» **EXERCISE INSTRUCTIONS**
Word for word, copy the records and drop the pictures.

» **EXERCISE MATERIALS**
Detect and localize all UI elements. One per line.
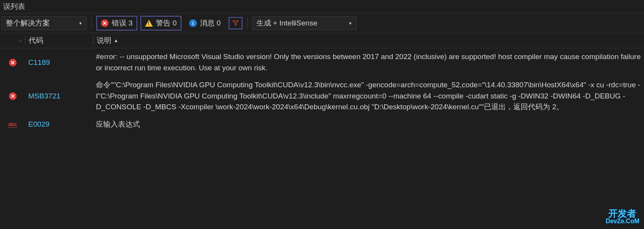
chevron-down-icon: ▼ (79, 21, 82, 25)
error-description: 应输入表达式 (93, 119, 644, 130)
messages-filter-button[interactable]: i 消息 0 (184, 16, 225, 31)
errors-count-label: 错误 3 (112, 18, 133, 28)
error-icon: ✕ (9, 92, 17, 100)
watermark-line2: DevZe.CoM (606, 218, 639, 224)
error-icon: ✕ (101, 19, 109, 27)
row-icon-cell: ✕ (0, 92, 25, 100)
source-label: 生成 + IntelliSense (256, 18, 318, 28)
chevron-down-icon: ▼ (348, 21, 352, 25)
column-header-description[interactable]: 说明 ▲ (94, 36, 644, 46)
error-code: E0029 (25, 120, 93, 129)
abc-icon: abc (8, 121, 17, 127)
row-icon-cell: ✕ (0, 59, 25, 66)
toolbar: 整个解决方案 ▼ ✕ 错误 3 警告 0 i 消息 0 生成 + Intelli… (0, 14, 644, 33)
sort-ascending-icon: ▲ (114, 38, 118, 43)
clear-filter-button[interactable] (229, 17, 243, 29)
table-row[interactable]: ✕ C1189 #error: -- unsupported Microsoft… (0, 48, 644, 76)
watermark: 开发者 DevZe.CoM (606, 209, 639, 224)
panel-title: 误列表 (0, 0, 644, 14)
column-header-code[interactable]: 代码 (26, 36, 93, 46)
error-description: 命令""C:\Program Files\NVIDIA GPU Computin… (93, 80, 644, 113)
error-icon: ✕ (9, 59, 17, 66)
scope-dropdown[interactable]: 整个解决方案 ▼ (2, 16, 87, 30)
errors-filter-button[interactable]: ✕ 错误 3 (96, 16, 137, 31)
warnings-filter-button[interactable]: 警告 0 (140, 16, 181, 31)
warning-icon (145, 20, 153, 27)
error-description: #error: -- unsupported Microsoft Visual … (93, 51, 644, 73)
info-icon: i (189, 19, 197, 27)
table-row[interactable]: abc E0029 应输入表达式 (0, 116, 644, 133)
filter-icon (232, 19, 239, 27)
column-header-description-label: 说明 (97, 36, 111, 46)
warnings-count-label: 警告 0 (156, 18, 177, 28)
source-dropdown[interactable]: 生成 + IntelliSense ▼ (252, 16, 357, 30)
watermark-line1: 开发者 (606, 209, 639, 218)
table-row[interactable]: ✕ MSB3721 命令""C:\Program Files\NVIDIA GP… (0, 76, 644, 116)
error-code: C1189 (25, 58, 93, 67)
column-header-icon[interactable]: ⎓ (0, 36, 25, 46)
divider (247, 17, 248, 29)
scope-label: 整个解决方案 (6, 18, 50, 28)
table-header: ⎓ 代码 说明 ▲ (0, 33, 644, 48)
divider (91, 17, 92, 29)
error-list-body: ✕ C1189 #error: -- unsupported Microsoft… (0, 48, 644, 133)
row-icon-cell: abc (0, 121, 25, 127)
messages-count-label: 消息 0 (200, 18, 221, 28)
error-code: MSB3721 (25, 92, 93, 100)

» **COMPLETED EXERCISE**
Detect and localize all UI elements. One per line.
chevron-down-icon: ▼ (79, 21, 82, 25)
error-description: 应输入表达式 (93, 119, 644, 130)
messages-filter-button[interactable]: i 消息 0 (184, 16, 225, 31)
errors-count-label: 错误 3 (112, 18, 133, 28)
error-icon: ✕ (9, 92, 17, 100)
watermark-line2: DevZe.CoM (606, 218, 639, 224)
error-icon: ✕ (101, 19, 109, 27)
row-icon-cell: ✕ (0, 92, 25, 100)
source-label: 生成 + IntelliSense (256, 18, 318, 28)
chevron-down-icon: ▼ (348, 21, 352, 25)
column-header-description[interactable]: 说明 ▲ (94, 36, 644, 46)
error-code: E0029 (25, 120, 93, 129)
abc-icon: abc (8, 121, 17, 127)
row-icon-cell: ✕ (0, 59, 25, 66)
toolbar: 整个解决方案 ▼ ✕ 错误 3 警告 0 i 消息 0 生成 + Intelli… (0, 14, 644, 33)
sort-ascending-icon: ▲ (114, 38, 118, 43)
clear-filter-button[interactable] (229, 17, 243, 29)
table-row[interactable]: ✕ C1189 #error: -- unsupported Microsoft… (0, 48, 644, 76)
watermark: 开发者 DevZe.CoM (606, 209, 639, 224)
panel-title: 误列表 (0, 0, 644, 14)
column-header-code[interactable]: 代码 (26, 36, 93, 46)
error-description: 命令""C:\Program Files\NVIDIA GPU Computin… (93, 80, 644, 113)
error-icon: ✕ (9, 59, 17, 66)
scope-dropdown[interactable]: 整个解决方案 ▼ (2, 16, 87, 30)
errors-filter-button[interactable]: ✕ 错误 3 (96, 16, 137, 31)
warnings-filter-button[interactable]: 警告 0 (140, 16, 181, 31)
warning-icon (145, 20, 153, 27)
error-description: #error: -- unsupported Microsoft Visual … (93, 51, 644, 73)
info-icon: i (189, 19, 197, 27)
table-row[interactable]: abc E0029 应输入表达式 (0, 116, 644, 133)
filter-icon (232, 19, 239, 27)
column-header-description-label: 说明 (97, 36, 111, 46)
warnings-count-label: 警告 0 (156, 18, 177, 28)
source-dropdown[interactable]: 生成 + IntelliSense ▼ (252, 16, 357, 30)
watermark-line1: 开发者 (606, 209, 639, 218)
table-row[interactable]: ✕ MSB3721 命令""C:\Program Files\NVIDIA GP… (0, 76, 644, 116)
error-code: C1189 (25, 58, 93, 67)
column-header-icon[interactable]: ⎓ (0, 36, 25, 46)
divider (247, 17, 248, 29)
scope-label: 整个解决方案 (6, 18, 50, 28)
table-header: ⎓ 代码 说明 ▲ (0, 33, 644, 48)
divider (91, 17, 92, 29)
error-list-body: ✕ C1189 #error: -- unsupported Microsoft… (0, 48, 644, 133)
row-icon-cell: abc (0, 121, 25, 127)
messages-count-label: 消息 0 (200, 18, 221, 28)
error-code: MSB3721 (25, 92, 93, 100)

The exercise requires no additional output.